Trump knows that the French see the Dec. 12, 2015 Paris Climate Agreement as one of its crowning glories. Pulling out of the agreement June 1 threw many of the European Union countries for a loop, especially because the U.S. has always led the way on reducing air, land and water pollution. With or without the Paris agreement, a majority of U.S. cities-and-states have stricter environmental regulations than most EU countries, giving Trump no qualms about withdrawing from the agreement. Signed by former President Barack Obama in 2015, the agreement limited to U.S. coal industry, something Trump promised to rebuild, even if most of the coal gets shipped overseas. “But I was wrong,” said Gore, after meeting with Trump during the campaign.

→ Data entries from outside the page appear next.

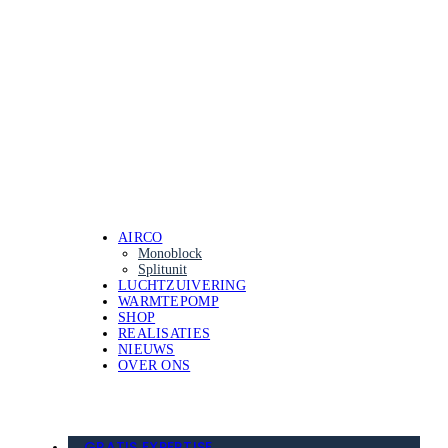
AIRCO
Monoblock
Splitunit
LUCHTZUIVERING
WARMTEPOMP
SHOP
REALISATIES
NIEUWS
OVER ONS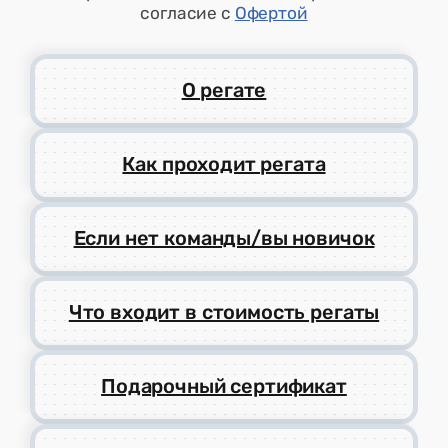
согласие с
Офертой
О регате
Как проходит регата
Если нет команды/вы новичок
Что входит в стоимость регаты
Подарочный сертификат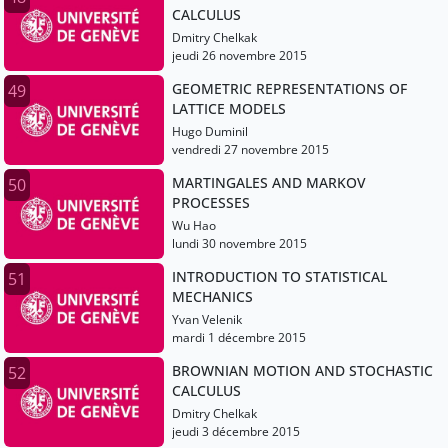
CALCULUS
Dmitry Chelkak
jeudi 26 novembre 2015
GEOMETRIC REPRESENTATIONS OF
49
LATTICE MODELS
Hugo Duminil
vendredi 27 novembre 2015
MARTINGALES AND MARKOV
50
PROCESSES
Wu Hao
lundi 30 novembre 2015
INTRODUCTION TO STATISTICAL
51
MECHANICS
Yvan Velenik
mardi 1 décembre 2015
BROWNIAN MOTION AND STOCHASTIC
52
CALCULUS
Dmitry Chelkak
jeudi 3 décembre 2015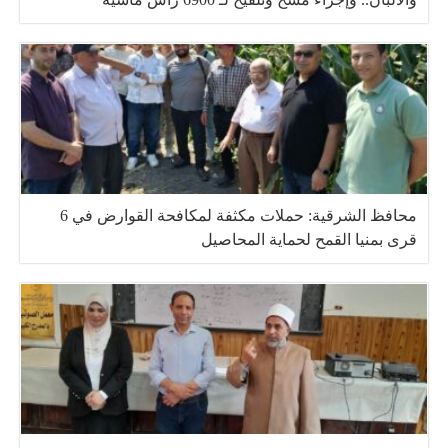
محافظ الشرقية: حملات مكثفة لمكافحة القوارض في 6
قرى بمنيا القمح لحماية المحاصيل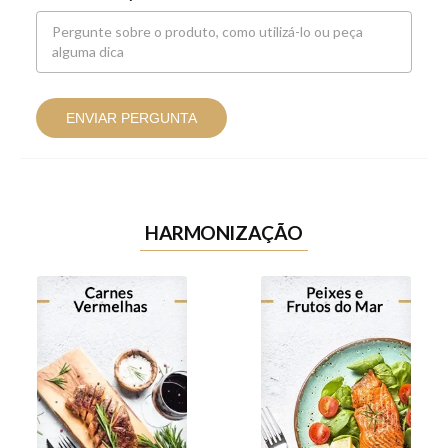
ENVIAR PERGUNTA
HARMONIZAÇÃO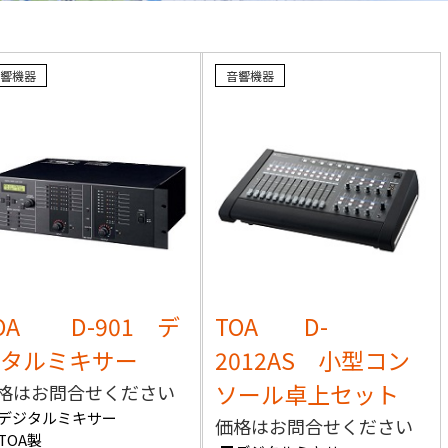
響機器
音響機器
OA D-901 デ
TOA D-
タルミキサー
2012AS 小型コン
ソール卓上セット
格はお問合せください
デジタルミキサー
価格はお問合せください
TOA製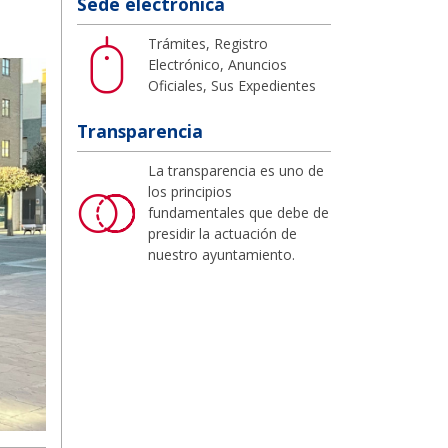
Sede electrónica
Trámites, Registro
Electrónico, Anuncios
Oficiales, Sus Expedientes
Transparencia
La transparencia es uno de
los principios
fundamentales que debe de
presidir la actuación de
nuestro ayuntamiento.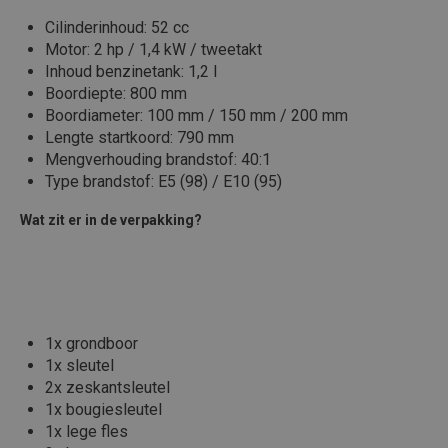
Cilinderinhoud: 52 cc
Motor: 2 hp / 1,4 kW / tweetakt
Inhoud benzinetank: 1,2 l
Boordiepte: 800 mm
Boordiameter: 100 mm / 150 mm / 200 mm
Lengte startkoord: 790 mm
Mengverhouding brandstof: 40:1
Type brandstof: E5 (98) / E10 (95)
Wat zit er in de verpakking?
1x grondboor
1x sleutel
2x zeskantsleutel
1x bougiesleutel
1x lege fles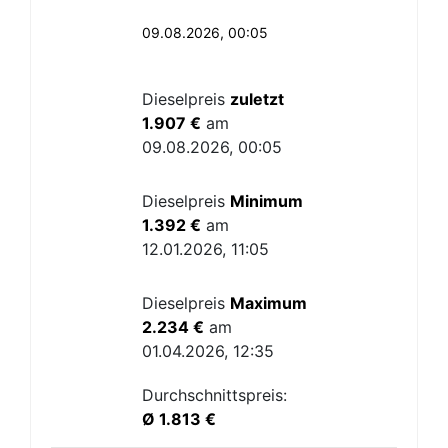
09.08.2026, 00:05
Dieselpreis
zuletzt
1.907 €
am
09.08.2026, 00:05
Dieselpreis
Minimum
1.392 €
am
12.01.2026, 11:05
Dieselpreis
Maximum
2.234 €
am
01.04.2026, 12:35
Durchschnittspreis:
Ø 1.813 €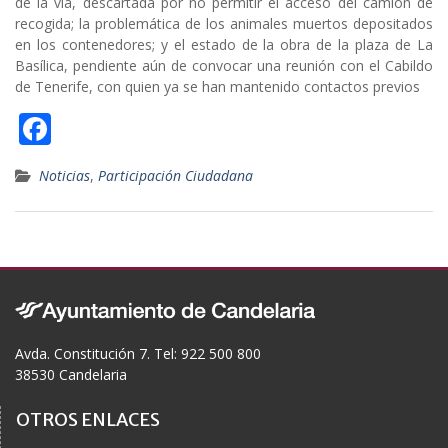
de la vía, descartada por no permitir el acceso del camión de
recogida; la problemática de los animales muertos depositados
en los contenedores; y el estado de la obra de la plaza de La
Basílica, pendiente aún de convocar una reunión con el Cabildo
de Tenerife, con quien ya se han mantenido contactos previos
F
ac
Noticias
,
Participación Ciudadana
e
b
o
o
k
Avda. Constitución 7. Tel: 922 500 800
38530 Candelaria
OTROS ENLACES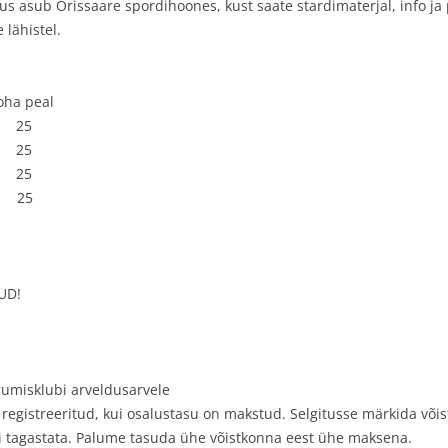
us asub Orissaare spordihoones, kust saate stardimaterjal, info ja
lähistel.
ha peal
25
25
25
25
TUD!
umisklubi arveldusarvele
gistreeritud, kui osalustasu on makstud. Selgitusse märkida võis
ei tagastata. Palume tasuda ühe võistkonna eest ühe maksena.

Gore’s criticism of Trump mirrors the U.S. media, finding fault with practically everything the president says and does.

At a joint press conference with Macron at the Elysee Palace in Paris, Trump hinted he might be open at some point to rejoining the Paris Agreement. “We’ll see what happens,” said Trump, saying that “something could happen” for the U.S. to rejoin the Paris Agreement. Unlike Democrats on Capitol Hill or the press, Macron showed his prodigious diplomatic skills with Trump. “Our occasional disagreement are nothing compared with the immortal bonds of culture, destiny and liberty that unite us . . so strongly united us,” said Macron, prompting Trump to return the compliments. “You have a great leader now, you have a great President, tough, President, he’s not gonna be easy on people who are breaking the laws and show this tremendous violence,” said Trump, proving why, contrary to the U.S. media, he oozes charm when he wants to. Trump enjoyed meeting with Macron and his wife Brigitte.

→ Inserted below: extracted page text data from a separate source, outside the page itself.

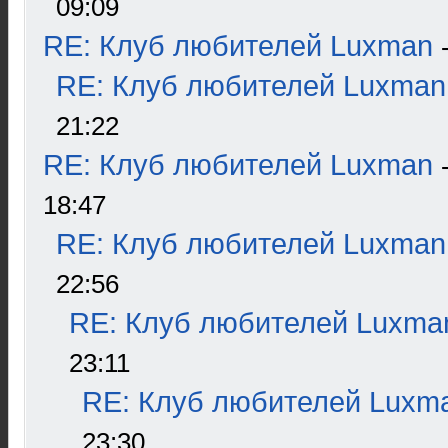
09:09
RE: Клуб любителей Luxman
RE: Клуб любителей Luxman
21:22
RE: Клуб любителей Luxman
18:47
RE: Клуб любителей Luxman
22:56
RE: Клуб любителей Luxma
23:11
RE: Клуб любителей Luxm
23:30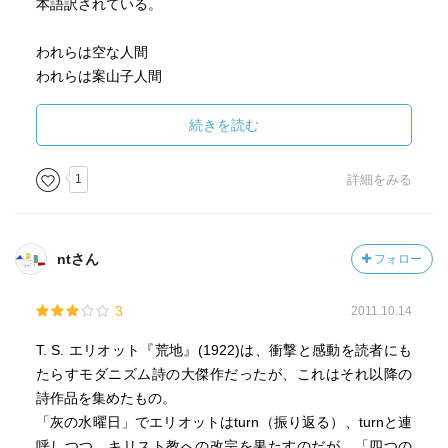
本語訳されている。
われらは空な人間
われらは案山子人間
おそらく悪くない訳だと思うのだが、原文の方がスッと耳
続きを読む
に馴染む。
“うつろな人々”は短い詩でもあるし、英文で読んでみようと
1
詳細をみる
思う。
ところで、驚いたことに、この詩は冒頭の扉のエピグラフ
ntさん
フォロー
にコンラッド「 闇の奥」が引用されている。
思えば、エリオットはコンラッドの後世の作家なのだから
3
2011.10.14
不思議は無いのだが。
T. S. エリオット『荒地』(1922)は、衝撃と感動を読者にも
訳註によれば「 四つの四重奏」には、リルケの「 ドゥイノ
たらすモダニズム詩の大傑作だったが、これはそれ以降の
の悲歌」に“反響”したモチーフがあるという。また「荒地」
詩作品を集めたもの。
にはフレーザー「 金枝篇 」からの引用が多い。「 金枝篇」
「灰の水曜日」でエリオットはturn（振り返る）、turnと連
は同じくカーツ大佐が劇中で座右の書にしていたもの。
呼しつつ、キリスト教への改宗を果たすのだが、「四つの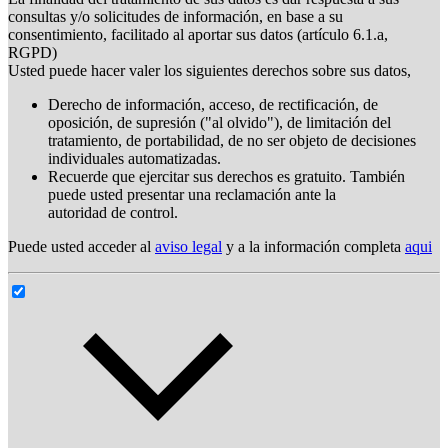
consultas y/o solicitudes de información, en base a su
consentimiento, facilitado al aportar sus datos (artículo 6.1.a,
RGPD)
Usted puede hacer valer los siguientes derechos sobre sus datos,
Derecho de información, acceso, de rectificación, de
oposición, de supresión ("al olvido"), de limitación del
tratamiento, de portabilidad, de no ser objeto de decisiones
individuales automatizadas.
Recuerde que ejercitar sus derechos es gratuito. También
puede usted presentar una reclamación ante la
autoridad de control.
Puede usted acceder al
aviso legal
y a la información completa
aqui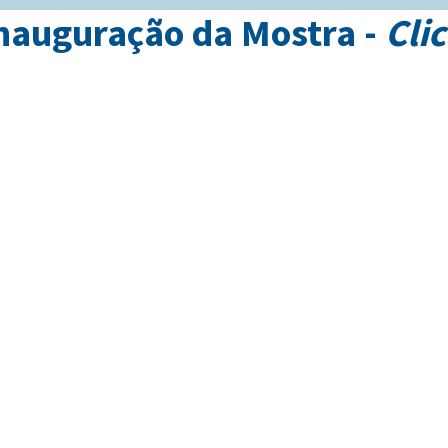
 Inauguração da Mostra -
Cli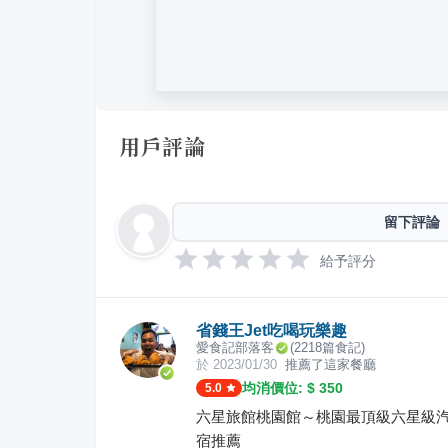
用戶評論
留下評論
給予評分
省錢王Jet吃喝玩樂趣
愛食記部落客
(
2218
篇食記)
於
2023/01/30
推薦了這家餐廳
均消價位: $
350
5.0
六星旅館桃園館～桃園最頂級六星級
宿推薦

Ripping Trump for pulling out of the Paris Agreement, Gore has a built-in audience with U.S. media. Gore knows a “thing-or-two” about American media since selling Current TV to Al-Jazeera Jan. 2, 2013 for $500 million. Gore and other outspoken environmentalists like Virgin Atlantic CEOP Sir. Richard Branson, run around on private jets, costing untold amounts of carbon pollution. Both have the politically correct media culture’s ear, slamming Trump for embarrassing the U.S. “Well, the business community does not believe that at all,” responding to Trump’s past remarks that climate change was a hoax. Trump hasn’t taken that position for some time, despite widely repeated in the press. “There are twice as many jobs in the solar industry as the coal industry,” something not surprising since so many coal-fired power plants have been replaced by solar.

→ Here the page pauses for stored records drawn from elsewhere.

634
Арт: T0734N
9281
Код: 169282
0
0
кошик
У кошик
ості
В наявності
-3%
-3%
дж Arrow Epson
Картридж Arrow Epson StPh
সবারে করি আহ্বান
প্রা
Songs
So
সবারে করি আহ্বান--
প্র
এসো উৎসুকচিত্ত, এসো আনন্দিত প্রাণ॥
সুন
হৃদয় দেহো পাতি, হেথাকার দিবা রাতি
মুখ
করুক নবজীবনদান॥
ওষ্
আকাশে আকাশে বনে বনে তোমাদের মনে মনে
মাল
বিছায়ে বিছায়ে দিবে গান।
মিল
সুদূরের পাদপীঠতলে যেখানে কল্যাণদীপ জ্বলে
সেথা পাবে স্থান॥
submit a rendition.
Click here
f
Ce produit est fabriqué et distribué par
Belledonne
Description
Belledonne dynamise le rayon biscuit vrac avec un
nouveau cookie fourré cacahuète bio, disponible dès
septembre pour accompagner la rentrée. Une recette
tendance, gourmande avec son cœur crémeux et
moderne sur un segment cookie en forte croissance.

Whether Trump signs back onto the Paris Agreement or not, his critics will find anything possible to slam his presidency. Egged on by the press, Gore took every shot possible at Trump over withdrawing from the Paris Agreement. “The climate movement, not least in cities, is right now in the tradition of the all the great moral causes that have improved the circumstances of humanity throughout history,” said Gore. Gore compared the climate movement to “the abolition of slavery,” “women’s suffrage and women’s rights,” “the civil rights movement” and the “anti-Apartheid movement.” Put in that way, Gore delighted implying Trump was today’s Simon Legree, the cruel slave owner in Harriet Beecher Stowe’s “Uncle Tom’s Cabin.” Trump promised America’s unemployed coal miners that he’d do something to get back their jobs, whether environmentally friendly or not.

When you listen to French President Emanuel Macron, he doesn’t have nearly the contempt for Trump as Gore and the American press. Macron’s right when he said on the big issues, the U.S. and France are joined at the hip. Considering the pressure Macron felt to denounce Trump, he showed he’s well-beyond 39-years where it counts. If there’s anything that can return Trump to the Paris Agreement, it’s the dignified way Macron treated Trump on his Bastille Day visit. American politicians, retired or active, should look at Macron’s example as a way to deal with disagreements. Ripping Trump has be come all too common in the American press, polarizing the nation, practically guaranteeing Washington will get nothing done. Whether Gore thinks climate change is the world’s most pressing issue, Trump’s got a lot on his plate fighting ISIS and preventing war on the Korean Peninsula.